Starkville is one of several places in the United States that claims to have created Tee Ball. Tee Ball was popularized in Starkville in 1961 by W.W. Littlejohn and Dr. Clyde Muse, members of the Starkville Rotarians.

Johnny Cash was arrested for public drunkenness (though he described it as being picked up for picking flowers) in Starkville and held overnight at the city jail on May 11, 1965. This inspired his song "Starkville City Jail":

They're bound to get you,
Cause they got a curfew,
And you go to the Starkville city jail.

The song appears on the album At San Quentin.

From November 2 to 4, 2007, the Johnny Cash Flower Pickin' Festival was held in Starkville.

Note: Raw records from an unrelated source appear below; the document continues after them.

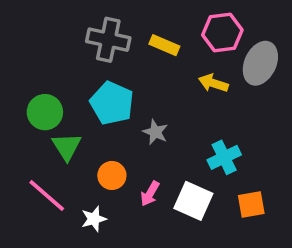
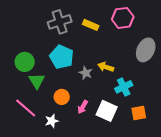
gray cross: (108, 40) -> (60, 22), turned -30
gray ellipse: (260, 63) -> (146, 50), moved
yellow arrow: (213, 83) -> (106, 67), moved

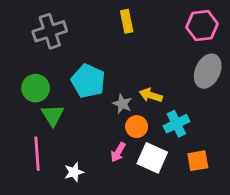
pink hexagon: (123, 18) -> (202, 26), moved
gray cross: (60, 22) -> (50, 31), moved
yellow rectangle: (91, 25) -> (127, 21), moved, turned 56
orange circle: (62, 97) -> (137, 127), moved
pink line: (26, 108) -> (37, 154), turned 45

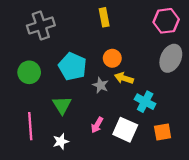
green triangle: (53, 115) -> (62, 105), moved
cyan cross: (176, 124) -> (145, 102), turned -36
orange circle: (137, 127) -> (112, 58), moved

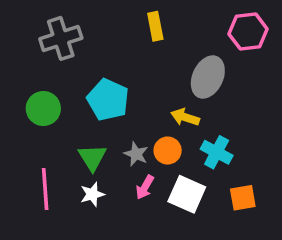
orange circle: (112, 58) -> (168, 151), moved
gray ellipse: (171, 58) -> (208, 77), moved
gray star: (101, 85) -> (136, 154), moved
white star: (61, 141) -> (92, 194), moved

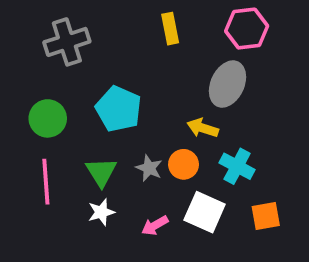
pink hexagon: (248, 31) -> (247, 29), moved
pink arrow: (145, 187) -> (155, 226), moved, turned 30
pink line: (45, 189) -> (46, 182), moved

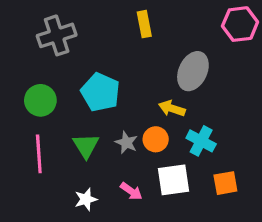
pink hexagon: (247, 29) -> (240, 24), moved
white star: (101, 212) -> (86, 199), moved
white square: (205, 212) -> (173, 180), turned -32
pink arrow: (155, 226) -> (131, 191), turned -115

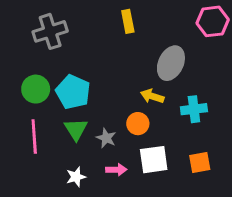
cyan pentagon: (100, 92) -> (73, 92), moved
cyan cross: (201, 141) -> (194, 109), moved, turned -35
gray star: (126, 143) -> (106, 138), moved
pink arrow: (131, 191) -> (116, 170), turned -36

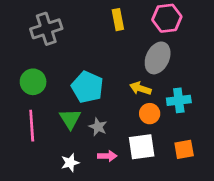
pink hexagon: (213, 21) -> (167, 18), moved
cyan pentagon: (73, 92) -> (87, 87), moved
orange circle: (138, 124) -> (150, 114), moved

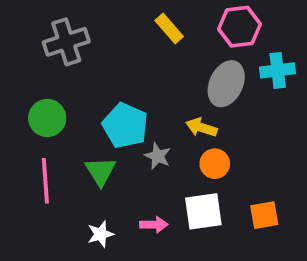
yellow rectangle: (118, 20) -> (169, 29), turned -30
cyan cross: (179, 100) -> (278, 70), moved
gray star: (98, 127) -> (158, 156), moved

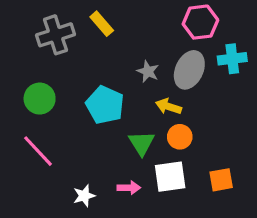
yellow rectangle: (169, 29) -> (102, 24), moved
gray star: (158, 156) -> (148, 71), moved
green triangle: (101, 171) -> (142, 143), moved
pink line: (45, 181) -> (38, 151), turned -39

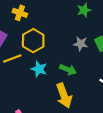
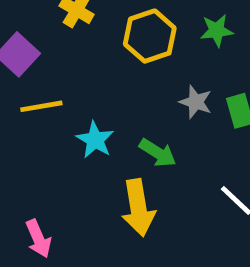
yellow hexagon: (33, 41) -> (150, 36), moved

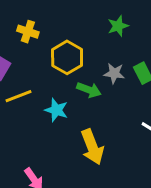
yellow hexagon: (150, 36) -> (67, 57), moved
green arrow: (158, 153) -> (89, 90), moved

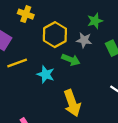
green star: (118, 26) -> (95, 21), moved
gray star: (114, 73) -> (84, 40), moved

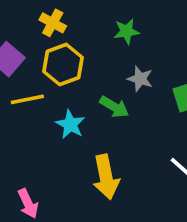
green star: (95, 21) -> (127, 31), moved
yellow hexagon: (55, 35) -> (63, 64), moved

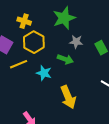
green star: (127, 31) -> (64, 18), size x1.6

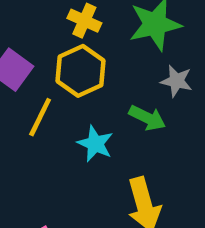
yellow cross: (24, 21) -> (84, 21), moved
yellow line: (19, 64) -> (40, 117), turned -48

At the festival, Cash was offered a symbolic posthumous pardon by the city. They honored Cash's life and music, and the festival was expected to become an annual event. The festival was started by Robbie Ward, who said: "Johnny Cash was arrested in seven places, but he only wrote a song about one of those places."

In 2021, a Mississippi Country Music Trail marker honoring Cash was installed in Starkville near the Oktibbeha County Jail.

In 2014, Gordon Ramsay visited the Hotel Chester in his series Hotel Hell in a successful attempt to help the struggling hotel remain in business.